Pero un escenario distinto tendría lugar si se demuestra que la extracción de petróleo y gas vía fracking está asociada a la ocurrencia de terremotos

Los registros históricos de desastres naturales como terremotos, ciclones, erupciones volcánicas e inundaciones sirven de base para la elaboración de las tablas de tarifas, exclusiones, requisitos y demás condiciones de los seguros. Pero ¿qué sucedería si esos desastres fueran también provocados por actividades económicas? Variarían los cálculos actuariales del seguro, y desde el ángulo legal los culpables podrían ser demandados.

El calentamiento global ha estado alterando los patrones climáticos, pero lo hace con suficiente lentitud como para permitir el ajuste gradual de las condiciones de los seguros. Y como la culpabilidad está repartida por todo el mundo y durante decenios desde la revolución industrial, asignar responsabilidades específicas y recabar indemnizaciones es en ese caso un ejercicio complejo y sujeto a debate, con el agravante de que quienes más han contaminado a lo largo de la historia son los países hoy desarrollados, más poderosos que los subdesarrollados que podrían reclamar ser compensados.

Pero un escenario distinto tendría lugar si se demuestra que la extracción de petróleo y gas vía fracking está asociada a la ocurrencia de terremotos. Habría en ese caso una relación directa entre los siniestros y esa actividad económica específica, llamada a incrementar drásticamente su volumen si los precios del petróleo aumentan según se anticipa. Los sismos podrían entonces tratarse como “externalidades” de la extracción, la cual tendría que asumir los costos correspondientes, incluyendo los efectos sobre las condiciones de los seguros.

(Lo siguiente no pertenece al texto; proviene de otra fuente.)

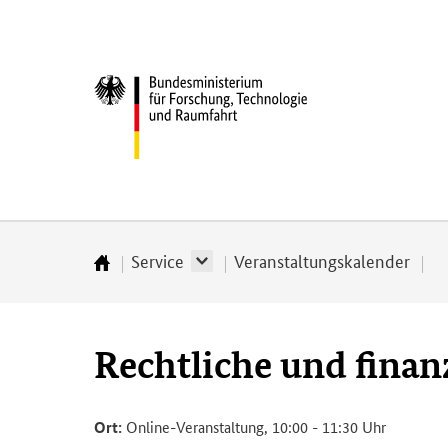
Direkt
Direkt
Direkt
Direkt
zum
zum
zur
zur
Inhalt
Hauptmenu
Suche
Fußleiste
Bundesministerium
(Eingabetaste)
(Eingabetaste)
(Eingabetaste)
(Enter)
für
­
Forschung,
Technologie
und
Raumfahrt
Service
Veranstaltungskalender
Startseite
Rechtliche und finan
Ort:
Online-Veranstaltung, 10:00 - 11:30 Uhr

El terremoto de magnitud 5.6 ocurrido hace un año en el estado de Oklahoma fue achacado a la extracción de petróleo y gas en la región, amparándose en los registros históricos, los cuales revelaron que la actividad sísmica, con promedio actual de 2.5 temblores diarios de magnitud 3.0 o mayor, era 600 veces más intensa que la que había antes del 2008.